Yes, that project is moving forward. We have actually -- as the brief update we have successfully converted from the [bovine corium] [ph] whether the cow skin to the human placental collagen. We've now got our production lines up and running and we produced collagen fiber that are equivalent in strength with human fiber compared to the bovine.
So now with our fiber modules up and running, now it's time for us to get down to the individual projects and how we're going to convert that fiber into specific configurations and then move forward for the filing of more than one 510K and then down the road PMA.
But the initial submissions will be 510K, so we are working on our animal studies and other types of studies to prepare for that first 510K. So we are on schedule. We have made the progress. We have expected to make and converting the source of the collagen. And we still hope to submit for our first 510K later this year.
Q – Bruce Jackson
Okay. Then you have mentioned that you've got $255 million covered lives right now. Are there -- were there any major additions to the insurance coverage during the quarter and do you anticipate any additional insurance coverage going forward?
Well, we still have two of the biggest United and Aetna. And we are working on those in every way we can, professionally. Some of the others [Kaiser] [ph] is still in our sights and few others, but that basically it in terms of the coverage for EpiFix and the Wound area.
Of course we're looking down the road, it's coverage for some of these other new products. And again, I think we will make progress there faster than anybody else can, just because of experience in what we have already accomplished yet.
Q – Bruce Jackson
Okay. Then last question, getting back to the diabetic foot ulcer procedures and the ability to on cross sell with the Stability Biologics acquisition. Certainly it would be advantage to be able to combine with some metal on the extremity orthopedic side. Another product they used a lot is the injectable. Do you have the ability to -- do doctors have the ability to buy that if it's -- as long as it's not being promoted?

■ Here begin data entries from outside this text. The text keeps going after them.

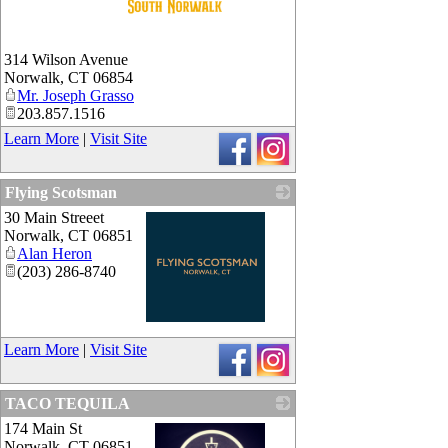
_
314 Wilson Avenue
Norwalk
,
CT
06854
Mr. Joseph Grasso
203.857.1516
Learn More
|
Visit Site
Flying Scotsman
30 Main Streeet
Norwalk
,
CT
06851
Alan Heron
(203) 286-8740
_
Learn More
|
Visit Site
TACO TEQUILA
174 Main St
Norwalk
,
CT
06851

Yes, the physician officers can buy the injectable. That's right.
Q – Bruce Jackson
Okay, that's it for me, thank you.
Thanks Bruce. Thanks Bruce, appreciate it.
Thank you. And I'm showing no further questions at this time. I'd like to turn the conference back over to Mr. Petit for closing remarks.
Thank you. Well, I think we've had a very informative and productive call, a lots of good questions and hope that we've conveyed information and parameters you were seeking. Look forward to the next call which will be in about 60 days when we finish our first quarter. Again thanks so much for your interest. And those for those shareholders, thanks for your confidence in the management. Thanks
Ladies and gentlemen, thank you for participating in today's conference. This does conclude today's program. Anyway, I will disconnect. Have a great day everyone.